Required work:
Find the lines of the material below that include the string "eventdatoers", then copy each one.
════════════════════
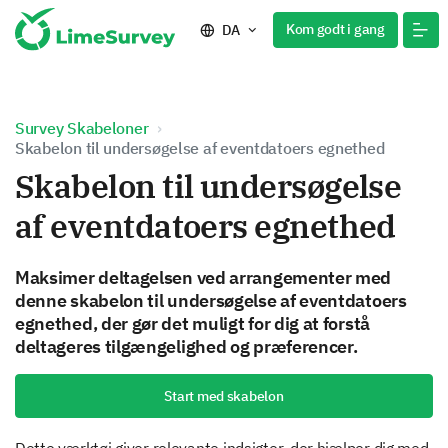
Kom godt i gang
DA
Survey Skabeloner
Skabelon til undersøgelse af eventdatoers egnethed
Skabelon til undersøgelse
af eventdatoers egnethed
Maksimer deltagelsen ved arrangementer med
denne skabelon til undersøgelse af eventdatoers
egnethed, der gør det muligt for dig at forstå
deltageres tilgængelighed og præferencer.
Start med skabelon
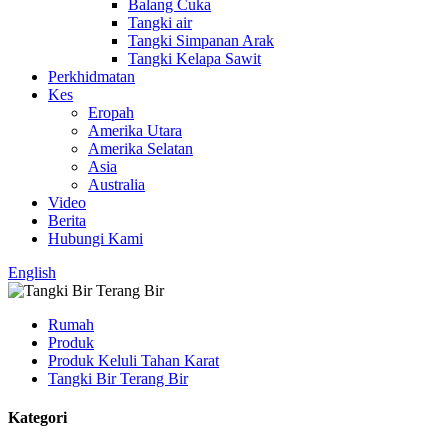
Balang Cuka
Tangki air
Tangki Simpanan Arak
Tangki Kelapa Sawit
Perkhidmatan
Kes
Eropah
Amerika Utara
Amerika Selatan
Asia
Australia
Video
Berita
Hubungi Kami
English
Rumah
Produk
Produk Keluli Tahan Karat
Tangki Bir Terang Bir
Kategori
════════════════════
Solution to this problem:
Skabelon til undersøgelse af eventdatoers egnethed
af eventdatoers egnethed
denne skabelon til undersøgelse af eventdatoers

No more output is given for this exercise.